Pull every line containing "Newsletter" from the data.

Dataset items:
____________

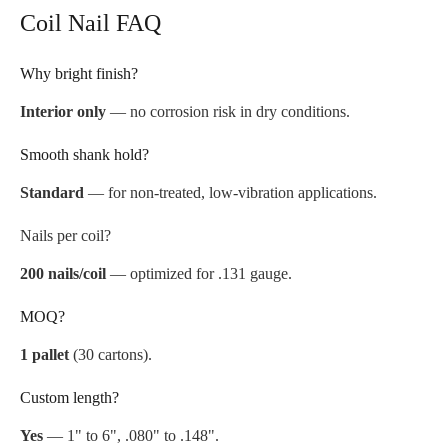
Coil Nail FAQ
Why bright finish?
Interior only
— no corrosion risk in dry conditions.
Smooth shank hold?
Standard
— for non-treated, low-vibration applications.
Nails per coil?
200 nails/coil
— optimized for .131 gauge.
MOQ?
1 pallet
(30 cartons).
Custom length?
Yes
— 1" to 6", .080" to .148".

____________

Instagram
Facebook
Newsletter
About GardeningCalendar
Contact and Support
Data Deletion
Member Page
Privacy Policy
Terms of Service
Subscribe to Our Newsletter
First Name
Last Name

____________

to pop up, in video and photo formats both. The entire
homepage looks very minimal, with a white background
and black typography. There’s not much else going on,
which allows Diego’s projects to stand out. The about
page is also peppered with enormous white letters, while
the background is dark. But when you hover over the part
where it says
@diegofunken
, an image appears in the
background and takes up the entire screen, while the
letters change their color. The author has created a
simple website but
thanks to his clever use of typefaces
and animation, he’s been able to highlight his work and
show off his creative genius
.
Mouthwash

____________

▶ _REPLY TO THE EXERCISE_:
Newsletter
Subscribe to Our Newsletter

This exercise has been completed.